**TASK TO CARRY OUT**.
The lines from the start of the records through the one containing "9 meses ago" are to be transcribed exactly, and nothing else.

*** RECORDS FOR THE TASK Section Begins ***

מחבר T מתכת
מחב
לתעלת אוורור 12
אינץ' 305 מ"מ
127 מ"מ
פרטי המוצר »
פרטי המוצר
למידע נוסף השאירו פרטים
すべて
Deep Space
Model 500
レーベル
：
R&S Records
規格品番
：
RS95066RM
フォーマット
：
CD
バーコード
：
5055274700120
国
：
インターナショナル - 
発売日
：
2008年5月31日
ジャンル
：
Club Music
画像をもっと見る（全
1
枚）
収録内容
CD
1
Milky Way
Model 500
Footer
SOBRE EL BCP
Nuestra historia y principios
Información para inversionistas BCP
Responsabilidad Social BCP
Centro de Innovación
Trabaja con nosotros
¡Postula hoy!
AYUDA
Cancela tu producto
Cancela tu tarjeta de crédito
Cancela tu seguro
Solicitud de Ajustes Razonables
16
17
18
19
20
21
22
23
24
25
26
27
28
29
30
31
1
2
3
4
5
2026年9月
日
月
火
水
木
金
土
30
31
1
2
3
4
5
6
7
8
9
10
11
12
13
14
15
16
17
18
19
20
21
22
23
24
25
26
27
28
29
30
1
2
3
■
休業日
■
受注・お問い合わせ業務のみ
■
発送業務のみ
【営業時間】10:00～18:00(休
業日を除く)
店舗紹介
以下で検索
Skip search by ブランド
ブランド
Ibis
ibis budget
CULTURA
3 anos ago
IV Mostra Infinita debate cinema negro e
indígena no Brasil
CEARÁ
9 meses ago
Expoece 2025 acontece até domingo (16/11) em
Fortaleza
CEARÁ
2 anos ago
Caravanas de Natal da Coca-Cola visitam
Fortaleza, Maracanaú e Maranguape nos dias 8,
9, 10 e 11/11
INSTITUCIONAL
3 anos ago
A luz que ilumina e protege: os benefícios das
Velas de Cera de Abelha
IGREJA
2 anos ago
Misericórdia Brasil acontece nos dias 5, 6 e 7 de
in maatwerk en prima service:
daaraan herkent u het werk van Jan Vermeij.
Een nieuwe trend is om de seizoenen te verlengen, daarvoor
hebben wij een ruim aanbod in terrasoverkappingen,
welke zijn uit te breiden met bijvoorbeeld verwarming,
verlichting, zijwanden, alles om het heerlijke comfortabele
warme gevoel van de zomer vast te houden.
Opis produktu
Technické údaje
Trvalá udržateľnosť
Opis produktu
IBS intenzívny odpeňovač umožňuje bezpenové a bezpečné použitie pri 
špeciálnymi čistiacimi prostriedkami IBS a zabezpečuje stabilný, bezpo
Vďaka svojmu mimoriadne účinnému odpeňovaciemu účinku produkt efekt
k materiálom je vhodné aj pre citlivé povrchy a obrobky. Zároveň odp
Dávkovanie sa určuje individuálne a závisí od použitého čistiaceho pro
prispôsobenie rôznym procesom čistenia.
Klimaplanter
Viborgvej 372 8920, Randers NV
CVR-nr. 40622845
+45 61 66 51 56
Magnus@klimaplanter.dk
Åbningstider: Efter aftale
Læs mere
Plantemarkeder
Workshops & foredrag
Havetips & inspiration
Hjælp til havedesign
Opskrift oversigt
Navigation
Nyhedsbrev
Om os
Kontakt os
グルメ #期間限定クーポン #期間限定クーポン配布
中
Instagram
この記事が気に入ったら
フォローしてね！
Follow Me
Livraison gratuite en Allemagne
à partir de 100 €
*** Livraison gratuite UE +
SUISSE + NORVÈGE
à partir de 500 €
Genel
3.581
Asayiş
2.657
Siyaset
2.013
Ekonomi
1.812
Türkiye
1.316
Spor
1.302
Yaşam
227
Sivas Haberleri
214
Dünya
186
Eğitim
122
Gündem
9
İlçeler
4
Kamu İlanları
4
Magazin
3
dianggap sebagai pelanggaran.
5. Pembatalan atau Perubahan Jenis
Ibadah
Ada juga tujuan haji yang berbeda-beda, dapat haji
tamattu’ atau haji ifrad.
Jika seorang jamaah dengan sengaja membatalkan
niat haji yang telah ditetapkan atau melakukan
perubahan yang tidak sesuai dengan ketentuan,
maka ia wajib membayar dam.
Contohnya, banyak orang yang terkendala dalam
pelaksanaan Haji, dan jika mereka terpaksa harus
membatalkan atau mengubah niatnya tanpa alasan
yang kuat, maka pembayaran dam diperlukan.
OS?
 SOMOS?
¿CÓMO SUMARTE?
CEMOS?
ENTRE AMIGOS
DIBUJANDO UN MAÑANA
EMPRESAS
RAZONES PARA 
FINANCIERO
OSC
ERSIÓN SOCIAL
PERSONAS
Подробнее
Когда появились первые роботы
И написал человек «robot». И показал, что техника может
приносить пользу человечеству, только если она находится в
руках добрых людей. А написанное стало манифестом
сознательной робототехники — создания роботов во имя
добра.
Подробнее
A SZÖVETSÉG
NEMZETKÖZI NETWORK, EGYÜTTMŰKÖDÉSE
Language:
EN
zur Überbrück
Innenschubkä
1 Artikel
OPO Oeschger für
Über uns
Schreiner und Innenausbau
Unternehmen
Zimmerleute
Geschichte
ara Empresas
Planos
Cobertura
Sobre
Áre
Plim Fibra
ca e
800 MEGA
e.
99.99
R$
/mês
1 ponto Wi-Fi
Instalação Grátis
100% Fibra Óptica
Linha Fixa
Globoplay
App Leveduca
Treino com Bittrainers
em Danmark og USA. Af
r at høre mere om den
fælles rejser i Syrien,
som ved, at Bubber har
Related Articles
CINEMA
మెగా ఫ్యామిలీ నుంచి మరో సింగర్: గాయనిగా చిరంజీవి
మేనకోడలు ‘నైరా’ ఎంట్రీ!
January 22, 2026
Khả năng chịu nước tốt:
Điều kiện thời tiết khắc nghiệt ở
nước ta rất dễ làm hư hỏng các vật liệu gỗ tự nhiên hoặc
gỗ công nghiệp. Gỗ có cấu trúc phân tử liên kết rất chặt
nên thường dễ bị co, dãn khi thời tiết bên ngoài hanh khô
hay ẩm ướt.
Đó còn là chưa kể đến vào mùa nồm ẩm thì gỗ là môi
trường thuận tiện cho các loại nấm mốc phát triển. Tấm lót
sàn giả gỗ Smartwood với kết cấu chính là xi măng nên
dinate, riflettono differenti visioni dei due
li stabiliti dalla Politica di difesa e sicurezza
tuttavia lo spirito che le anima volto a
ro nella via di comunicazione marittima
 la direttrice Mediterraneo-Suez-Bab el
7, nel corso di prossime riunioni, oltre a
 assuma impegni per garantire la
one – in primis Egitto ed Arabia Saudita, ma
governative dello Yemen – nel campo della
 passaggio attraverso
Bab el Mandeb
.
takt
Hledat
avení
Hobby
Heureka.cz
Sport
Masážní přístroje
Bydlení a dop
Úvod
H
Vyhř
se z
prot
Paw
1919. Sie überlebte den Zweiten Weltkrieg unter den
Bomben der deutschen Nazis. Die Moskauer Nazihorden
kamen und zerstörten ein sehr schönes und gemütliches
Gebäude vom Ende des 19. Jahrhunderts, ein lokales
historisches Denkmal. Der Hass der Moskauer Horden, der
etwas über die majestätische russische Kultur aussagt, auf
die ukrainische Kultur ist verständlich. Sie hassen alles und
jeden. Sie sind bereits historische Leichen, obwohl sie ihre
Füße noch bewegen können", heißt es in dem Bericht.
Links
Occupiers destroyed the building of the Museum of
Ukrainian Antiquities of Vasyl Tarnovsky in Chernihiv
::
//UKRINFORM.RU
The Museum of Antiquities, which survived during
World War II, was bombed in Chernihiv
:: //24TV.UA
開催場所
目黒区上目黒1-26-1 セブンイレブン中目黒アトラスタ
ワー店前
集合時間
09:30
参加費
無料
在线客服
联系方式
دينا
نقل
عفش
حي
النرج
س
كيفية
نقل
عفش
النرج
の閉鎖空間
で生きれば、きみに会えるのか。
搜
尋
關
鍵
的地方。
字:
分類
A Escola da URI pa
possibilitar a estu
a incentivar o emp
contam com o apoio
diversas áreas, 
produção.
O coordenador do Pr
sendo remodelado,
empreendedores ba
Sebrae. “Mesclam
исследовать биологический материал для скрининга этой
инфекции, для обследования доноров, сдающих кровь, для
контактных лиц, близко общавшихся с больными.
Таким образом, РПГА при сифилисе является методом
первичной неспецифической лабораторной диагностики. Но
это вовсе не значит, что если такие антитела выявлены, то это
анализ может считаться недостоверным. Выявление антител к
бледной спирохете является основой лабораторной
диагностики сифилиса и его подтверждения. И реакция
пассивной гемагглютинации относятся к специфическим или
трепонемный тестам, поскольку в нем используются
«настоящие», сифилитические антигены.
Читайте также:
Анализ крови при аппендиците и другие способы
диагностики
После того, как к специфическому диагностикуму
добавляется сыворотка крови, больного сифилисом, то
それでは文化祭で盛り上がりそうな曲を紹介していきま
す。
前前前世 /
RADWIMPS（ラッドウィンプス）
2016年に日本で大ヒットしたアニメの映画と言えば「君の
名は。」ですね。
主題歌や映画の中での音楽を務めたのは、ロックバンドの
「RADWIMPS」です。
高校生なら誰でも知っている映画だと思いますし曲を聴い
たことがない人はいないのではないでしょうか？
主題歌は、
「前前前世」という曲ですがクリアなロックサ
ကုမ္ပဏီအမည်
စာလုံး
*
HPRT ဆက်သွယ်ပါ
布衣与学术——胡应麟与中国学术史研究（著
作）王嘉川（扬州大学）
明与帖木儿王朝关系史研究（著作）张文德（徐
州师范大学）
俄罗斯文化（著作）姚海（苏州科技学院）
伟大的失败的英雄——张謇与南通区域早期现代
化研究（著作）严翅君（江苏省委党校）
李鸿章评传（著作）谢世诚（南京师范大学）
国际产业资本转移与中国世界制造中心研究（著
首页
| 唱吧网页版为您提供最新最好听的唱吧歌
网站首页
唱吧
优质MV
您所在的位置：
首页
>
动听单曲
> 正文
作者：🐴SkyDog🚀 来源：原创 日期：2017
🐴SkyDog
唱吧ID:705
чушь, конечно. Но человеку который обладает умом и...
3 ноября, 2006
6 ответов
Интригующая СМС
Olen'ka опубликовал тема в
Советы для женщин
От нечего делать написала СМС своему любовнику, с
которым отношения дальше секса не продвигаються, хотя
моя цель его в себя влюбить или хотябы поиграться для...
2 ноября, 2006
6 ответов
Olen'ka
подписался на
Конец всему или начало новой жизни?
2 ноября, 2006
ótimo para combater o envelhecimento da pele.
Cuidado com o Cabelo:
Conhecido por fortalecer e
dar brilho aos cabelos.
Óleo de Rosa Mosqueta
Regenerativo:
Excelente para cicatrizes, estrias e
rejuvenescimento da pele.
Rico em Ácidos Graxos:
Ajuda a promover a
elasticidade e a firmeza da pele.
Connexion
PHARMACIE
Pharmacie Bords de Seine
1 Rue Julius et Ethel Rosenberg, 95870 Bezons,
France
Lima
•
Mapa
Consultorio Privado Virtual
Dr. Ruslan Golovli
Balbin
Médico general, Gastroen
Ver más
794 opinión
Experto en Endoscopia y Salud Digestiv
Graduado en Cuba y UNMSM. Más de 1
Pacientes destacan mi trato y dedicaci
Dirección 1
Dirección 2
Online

*** RECORDS FOR THE TASK Section Ends ***

**OUTPUT OF THE TASK**.
מחבר T מתכת
מחב
לתעלת אוורור 12
אינץ' 305 מ"מ
127 מ"מ
פרטי המוצר »
פרטי המוצר
למידע נוסף השאירו פרטים
すべて
Deep Space
Model 500
レーベル
：
R&S Records
規格品番
：
RS95066RM
フォーマット
：
CD
バーコード
：
5055274700120
国
：
インターナショナル - 
発売日
：
2008年5月31日
ジャンル
：
Club Music
画像をもっと見る（全
1
枚）
収録内容
CD
1
Milky Way
Model 500
Footer
SOBRE EL BCP
Nuestra historia y principios
Información para inversionistas BCP
Responsabilidad Social BCP
Centro de Innovación
Trabaja con nosotros
¡Postula hoy!
AYUDA
Cancela tu producto
Cancela tu tarjeta de crédito
Cancela tu seguro
Solicitud de Ajustes Razonables
16
17
18
19
20
21
22
23
24
25
26
27
28
29
30
31
1
2
3
4
5
2026年9月
日
月
火
水
木
金
土
30
31
1
2
3
4
5
6
7
8
9
10
11
12
13
14
15
16
17
18
19
20
21
22
23
24
25
26
27
28
29
30
1
2
3
■
休業日
■
受注・お問い合わせ業務のみ
■
発送業務のみ
【営業時間】10:00～18:00(休
業日を除く)
店舗紹介
以下で検索
Skip search by ブランド
ブランド
Ibis
ibis budget
CULTURA
3 anos ago
IV Mostra Infinita debate cinema negro e
indígena no Brasil
CEARÁ
9 meses ago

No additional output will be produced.